■ WORK ORDER
Set the data down exactly as it stands, and keep its pictures out.

Transcribed page contents:

>>>>>

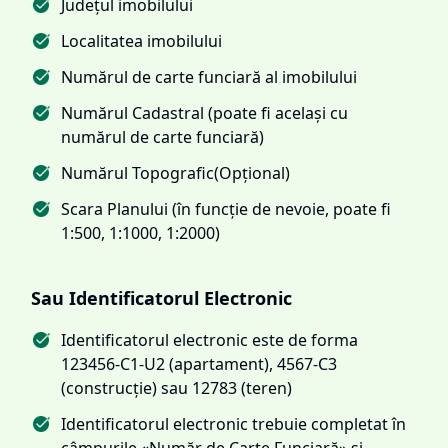
Județul imobilului
Localitatea imobilului
Numărul de carte funciară al imobilului
Numărul Cadastral (poate fi același cu
numărul de carte funciară)
Numărul Topografic(Opțional)
Scara Planului (în funcție de nevoie, poate fi
1:500, 1:1000, 1:2000)
Sau Identificatorul Electronic
Identificatorul electronic este de forma
123456-C1-U2 (apartament), 4567-C3
(construcție) sau 12783 (teren)
Identificatorul electronic trebuie completat în
câmpurile «Număr de Carte Funciară» și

<<<<<

■ WRITTEN RESPONSE
Județul imobilului
Localitatea imobilului
Numărul de carte funciară al imobilului
Numărul Cadastral (poate fi același cu
numărul de carte funciară)
Numărul Topografic(Opțional)
Scara Planului (în funcție de nevoie, poate fi
1:500, 1:1000, 1:2000)
Sau Identificatorul Electronic
Identificatorul electronic este de forma
123456-C1-U2 (apartament), 4567-C3
(construcție) sau 12783 (teren)
Identificatorul electronic trebuie completat în
câmpurile «Număr de Carte Funciară» și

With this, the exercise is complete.